Burying the Issue: How Immigration has Become Misrepresented in BREXIT

The result of the EU referendum in the UK to leave is one of the most influential political events in the last 25 years. Discussion over the outcome has been endlessly approached with rigour from many different angles, many seeking to find to answer to what will happen next. But many news outlets are treating the cause of BREXIT as settled: an ignorant populace convinced by a few populist nationalist leaders to make a bad choice. However, failing to investigate the causes and simply chalking up the supporting argument for the referendum to xenophobia or racism could stand to be the largest failure of the entire process.

The arguments for staying have been well laid out and can be understood intuitively.

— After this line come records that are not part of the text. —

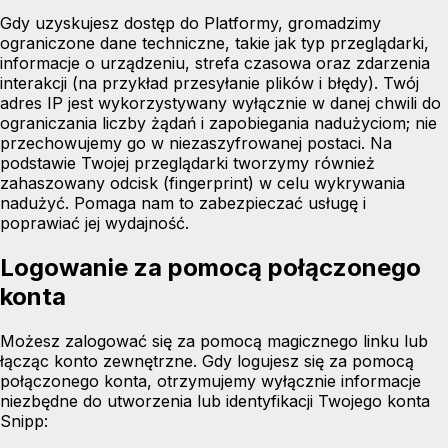
Gdy uzyskujesz dostęp do Platformy, gromadzimy
ograniczone dane techniczne, takie jak typ przeglądarki,
informacje o urządzeniu, strefa czasowa oraz zdarzenia
interakcji (na przykład przesyłanie plików i błędy). Twój
adres IP jest wykorzystywany wyłącznie w danej chwili do
ograniczania liczby żądań i zapobiegania nadużyciom; nie
przechowujemy go w niezaszyfrowanej postaci. Na
podstawie Twojej przeglądarki tworzymy również
zahaszowany odcisk (fingerprint) w celu wykrywania
nadużyć. Pomaga nam to zabezpieczać usługę i
poprawiać jej wydajność.
Logowanie za pomocą połączonego
konta
Możesz zalogować się za pomocą magicznego linku lub
łącząc konto zewnętrzne. Gdy logujesz się za pomocą
połączonego konta, otrzymujemy wyłącznie informacje
niezbędne do utworzenia lub identyfikacji Twojego konta
Snipp:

Within the largest single market that is the EU, the UK stands to benefit from receiving preferential treatment and reductions to fiscal and political barriers to trade, as well as a standardized system for transportation and safety making trade run smoothly across Europe. Outside the Union, should the EU and Britain fail to come to terms over a new trade agreement, Britain will be subject to the WTO’s ‘most favoured nations’ clause, where it would be required to receive no special treatment compared to other states. Because the UK would suffer from increased tariff on trade and the loss of trade deals with the EU (which represents 15% of their economy’s output), early on in the referendum campaign it was concluded that xenophobia and fear was the main driver of the leave option.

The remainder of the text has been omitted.